B6177bff 99a8 4297 9cb7 d1360577d5b2 njw2ch

What else would you order at a place called Rosas & Xocolate?

Image: Alice Levitt

For Houstonians used to air-conditioned everything, the Yucatan can come as a shock. Especially when you happen to be visiting when the average temperature is more than 100 degrees and humid in a way even we mavens of mugginess couldn't imagine. Picture walking through simmering molasses and you'll get the idea.

Most businesses in Merida, the capital of and largest city in the Yucatan, have a fan at best to cool down customers. It's the visitor's job, then, to find places throughout the day to cool down. Museums are fairly reliable sources of AC, and we especially liked the Museum of the City of Merida, conveniently located just across the street from the rough-and-tumble Mercado Lucas de Galvez, a sprawling market selling everything from live poultry to giant aguas frescas to watch batteries.

But the best way to keep cool is to make frequent snack stops. Not far from Palacio Canton, the elegant turn-of-the-century home that hosts the Museo Regional de Antropología, it's not easy to miss the candy pink exterior of Rosas & Xocolate.
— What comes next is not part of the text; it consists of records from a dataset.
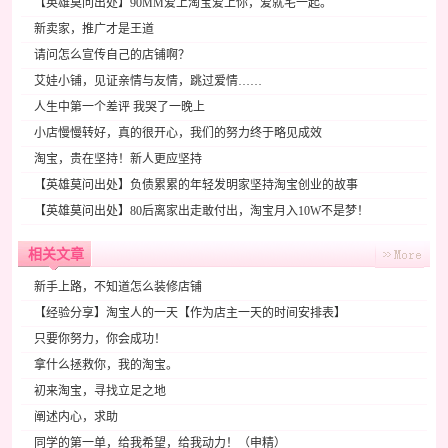
【英雄莫问出处】90MM爱上淘宝爱上你，爱就宅一起。
新卖家，推广才是王道
请问怎么宣传自己的店铺啊？
艾娃小铺，见证亲情与友情，跳过爱情……
人生中第一个差评 我哭了一晚上
小店慢慢转好，真的很开心，我们的努力终于略见成效
淘宝，贵在坚持！新人更应坚持
【英雄莫问出处】负债累累的年轻发明家坚持淘宝创业的故事
【英雄莫问出处】80后离家出走敢付出，淘宝月入10W不是梦！
相关文章
新手上路，不知道怎么装修店铺
【经验分享】淘宝人的一天【作为店主一天的时间安排表】
只要你努力，你会成功！
拿什么拯救你，我的淘宝。
初来淘宝，寻找立足之地
阐述内心，求助
同学的第一单，给我希望，给我动力！（申精）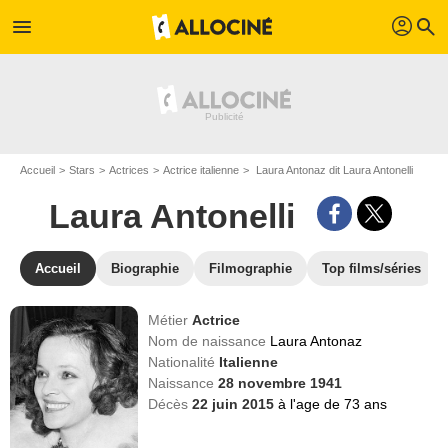
profil
menu
search
Accueil
Stars
Actrices
Actrice italienne
Laura Antonaz dit Laura Antonelli
Laura Antonelli
Accueil
Biographie
Filmographie
Top films/séries
Métier
Actrice
Nom de naissance
Laura Antonaz
Nationalité
Italienne
Naissance
28 novembre 1941
Décès
22 juin 2015
à l'age de 73 ans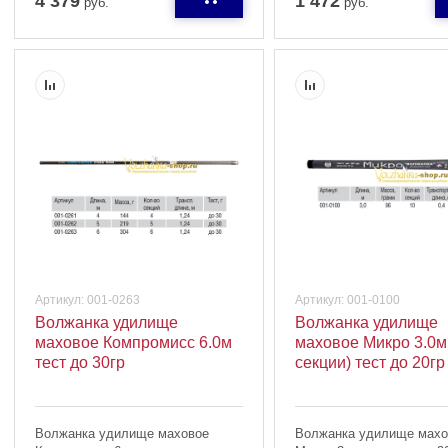
4 379
1 472
руб.
руб.
Артикул:
001-0263
Артикул:
001-0100
Волжанка удилище
Волжанка удилище
маховое Компромисс 6.0м
маховое Микро 3.0м
тест до 30гр
секции) тест до 20гр
Волжанка удилище маховое
Волжанка удилище махо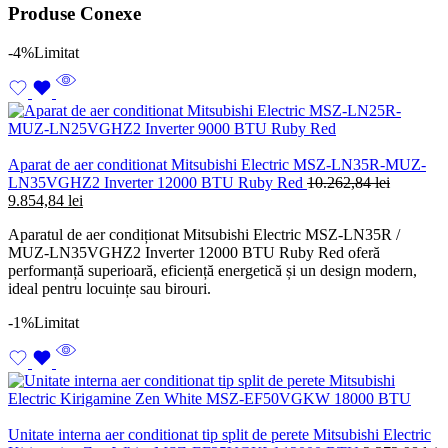
Produse Conexe
-4%
Limitat
Aparat de aer conditionat Mitsubishi Electric MSZ-LN35R-MUZ-
LN35VGHZ2 Inverter 12000 BTU Ruby Red
10.262,84
lei
Prețul
Prețul
9.854,84
lei
inițial
curent
Aparatul de aer condiționat Mitsubishi Electric MSZ-LN35R /
a
este:
MUZ-LN35VGHZ2 Inverter 12000 BTU Ruby Red oferă
fost:
9.854,84 lei.
performanță superioară, eficiență energetică și un design modern,
10.262,84 lei.
ideal pentru locuințe sau birouri.
-1%
Limitat
Unitate interna aer conditionat tip split de perete Mitsubishi Electric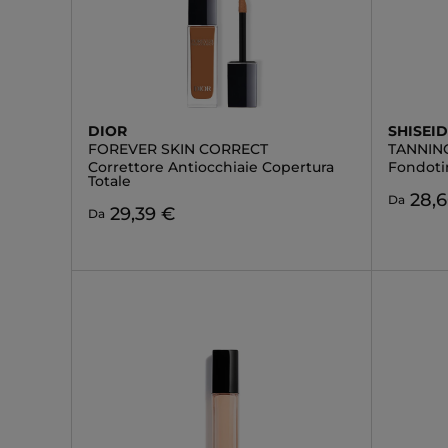
DIOR
SHISEI
FOREVER SKIN CORRECT
TANNIN
Correttore Antiocchiaie Copertura
Fondoti
Totale
28,
Da
29,39 €
Da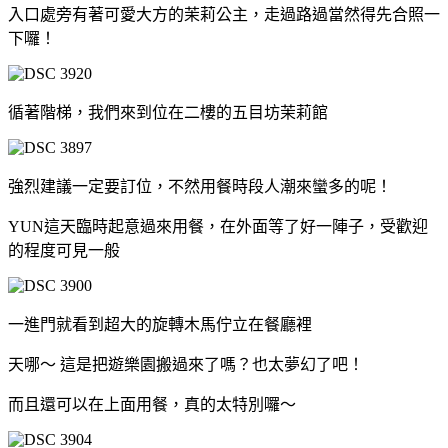
入口處旁有著可愛大方的茉莉公主，走過路過當然得先合照一
下囉！
循著階梯，我們來到位在二樓的五目坊茉莉館
強烈建議一定要訂位，不然用餐時段人潮來蠻多的呢！
YUN這天臨時起意過來用餐，在外面等了好一陣子，受歡迎
的程度可見一般
一進門就看到超大的旋轉木馬佇立在餐廳裡
天哪～ 這是把遊樂園搬過來了嗎？也太夢幻了吧！
而且還可以在上面用餐，真的太特別囉～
The boutique hotel is pricy, shocking for Mexico, really. But even budget travelers will have no problem footing the bill for snacks.

Our crew started with aguas and cervezas, then shared a plate of panuchos, perhaps the Yucatan's most common antojito. They're similar to tostadas, but the tortilla that serves as a base is stuffed with puréed beans. At Rosas & Xocolate, they get an upscale lift with a thick blanket of shredded duck atop the tortilla, along with fresh lettuce, avocado and pickled onions.
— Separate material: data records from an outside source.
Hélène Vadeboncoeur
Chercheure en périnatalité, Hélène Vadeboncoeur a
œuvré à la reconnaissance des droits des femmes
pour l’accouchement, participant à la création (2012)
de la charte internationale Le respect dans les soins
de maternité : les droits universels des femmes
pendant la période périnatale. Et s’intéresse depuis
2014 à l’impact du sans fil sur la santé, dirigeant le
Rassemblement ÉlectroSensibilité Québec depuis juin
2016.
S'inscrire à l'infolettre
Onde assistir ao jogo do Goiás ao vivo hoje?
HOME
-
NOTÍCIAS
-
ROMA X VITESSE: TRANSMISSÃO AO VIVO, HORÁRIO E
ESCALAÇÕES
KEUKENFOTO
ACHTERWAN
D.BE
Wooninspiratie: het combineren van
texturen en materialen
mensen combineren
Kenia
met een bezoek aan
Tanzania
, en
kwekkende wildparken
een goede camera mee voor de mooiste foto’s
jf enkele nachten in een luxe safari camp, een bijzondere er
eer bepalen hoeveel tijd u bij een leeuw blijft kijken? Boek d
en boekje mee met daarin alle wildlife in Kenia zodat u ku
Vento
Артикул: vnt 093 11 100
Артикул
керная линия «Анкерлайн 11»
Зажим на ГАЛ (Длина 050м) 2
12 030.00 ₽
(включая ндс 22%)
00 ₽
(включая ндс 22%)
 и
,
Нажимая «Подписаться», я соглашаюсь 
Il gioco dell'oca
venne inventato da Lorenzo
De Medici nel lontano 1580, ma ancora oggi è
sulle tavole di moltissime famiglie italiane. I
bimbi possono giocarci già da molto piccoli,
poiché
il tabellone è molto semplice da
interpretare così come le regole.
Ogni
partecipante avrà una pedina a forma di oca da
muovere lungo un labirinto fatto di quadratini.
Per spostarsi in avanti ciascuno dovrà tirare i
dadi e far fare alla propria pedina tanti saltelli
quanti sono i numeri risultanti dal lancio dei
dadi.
But the real reason to visit Rosas & Xocolate are the very words that form its name. There are a number of chocolate treats on the dessert menu, but only one also makes use of the flower that even lends its color to the walls. In the U.S., molten chocolate cakes are slowly being retired as a vestige of the late '90s and early '00s, along with goat cheese and sundried tomatoes. But they became popular for a reason, a fact of which we're most clearly reminded when they burst as readily with high-quality dark chocolate as the version at Rosas & Xocolate.

The saucy center melts with intensely, honestly flavored rose sorbet. There are drops of rose gel, too. A single, crystallized rose petal crowns the cake. The tangy berry coulis at the top of the plate? Avoid it. It's neither rose nor chocolate. And we can think of few things to better prepare a group of Houstonians to return to the fire of the Merida streets than this gustatory equivalent of a spa treatment.